In breve
Quando una persona elimina pane, pasta, pizza e biscotti e si sente meglio, è facile concludere: “Era il glutine”. Ma eliminando questi alimenti non togliamo soltanto il glutine: riduciamo anche fruttani, farine, amidi rapidamente digeribili e spesso molti prodotti ultraprocessati. Se non c’è celiachia, capire che cosa provochi realmente i sintomi è più utile che accusare automaticamente una singola proteina.
Che cos’è il glutine?
Il glutine è una componente proteica presente soprattutto nel frumento, nel farro, nell’orzo e nella segale.
Nel frumento è costituito principalmente da gliadine e glutenine. Quando la farina viene mescolata con acqua, queste proteine formano quella struttura elastica che permette all’impasto di trattenere i gas della lievitazione.
Questo significa una cosa molto semplice, ma importante:
il glutine è una proteina. L’amido è un carboidrato.
Nel pane e nella pasta li mangiamo contemporaneamente, ma dal punto di vista biologico sono due sostanze completamente differenti.
Quando sappiamo con certezza che il glutine è un problema?
La situazione più chiara è la celiachia.
Nella persona geneticamente predisposta, l’ingestione di glutine provoca una risposta immunitaria che danneggia la mucosa dell’intestino tenue. La terapia consiste nell’eliminazione rigorosa e permanente del glutine. Per poter diagnosticare correttamente una celiachia è però importante eseguire gli accertamenti mentre si sta ancora seguendo un’alimentazione completa che contenga glutine. Eliminare il glutine prima degli esami può ridurre la risposta immunitaria e rendere meno affidabili i test, fino a mascherare la diagnosi
Esiste poi l’allergia al frumento, che è una condizione diversa dalla celiachia e coinvolge meccanismi immunologici differenti.

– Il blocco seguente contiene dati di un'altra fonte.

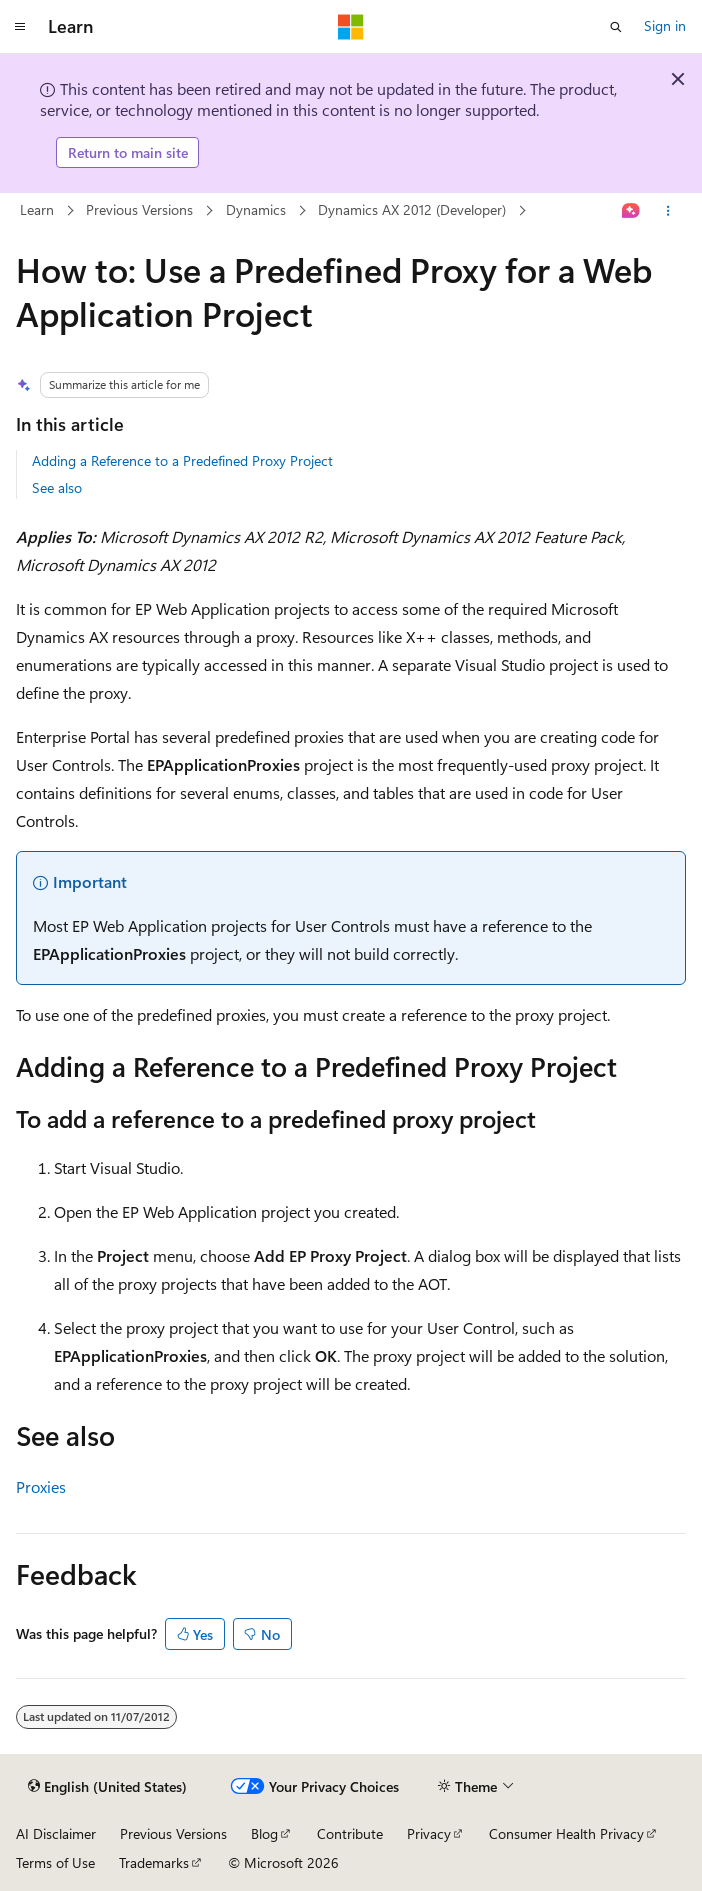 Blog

Molto più complessa è invece la cosiddetta sensibilità non celiaca al glutine o al frumento.
Ed è proprio qui che rischiamo di attribuire al glutine qualcosa che potrebbe avere origini differenti.
Se non sono celiaco, è necessariamente il glutine a farmi stare male?
No, non necessariamente.
La ricerca degli ultimi anni ha progressivamente spostato l’attenzione dal solo glutine al frumento nel suo insieme.
Il chicco di frumento, infatti, non contiene soltanto glutine.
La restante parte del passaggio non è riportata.